Each line of the material must be reproduced exactly; pictures stay out.

• • •

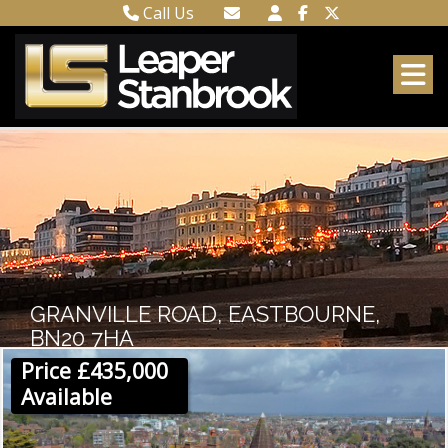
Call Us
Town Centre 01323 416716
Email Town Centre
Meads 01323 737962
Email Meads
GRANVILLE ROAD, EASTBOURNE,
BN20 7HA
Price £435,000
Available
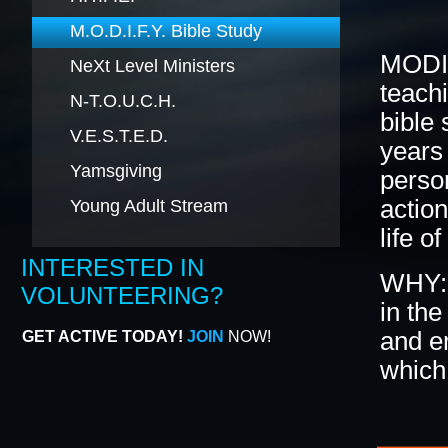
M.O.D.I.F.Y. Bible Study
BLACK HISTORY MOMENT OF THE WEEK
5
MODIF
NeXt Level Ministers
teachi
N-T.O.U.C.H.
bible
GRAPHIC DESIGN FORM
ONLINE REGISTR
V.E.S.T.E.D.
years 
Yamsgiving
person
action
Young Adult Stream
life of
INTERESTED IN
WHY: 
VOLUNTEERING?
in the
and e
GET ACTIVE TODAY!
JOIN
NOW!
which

• • •

Task result:
Call Us
Town Centre 01323 416716
Email Town Centre
Meads 01323 737962
Email Meads
GRANVILLE ROAD, EASTBOURNE,
BN20 7HA
Price £435,000
Available
M.O.D.I.F.Y. Bible Study
BLACK HISTORY MOMENT OF THE WEEK
5
MODIF
NeXt Level Ministers
teachi
N-T.O.U.C.H.
bible
GRAPHIC DESIGN FORM
ONLINE REGISTR
V.E.S.T.E.D.
years 
Yamsgiving
person
action
Young Adult Stream
life of
INTERESTED IN
WHY: 
VOLUNTEERING?
in the
and e
GET ACTIVE TODAY!
JOIN
NOW!
which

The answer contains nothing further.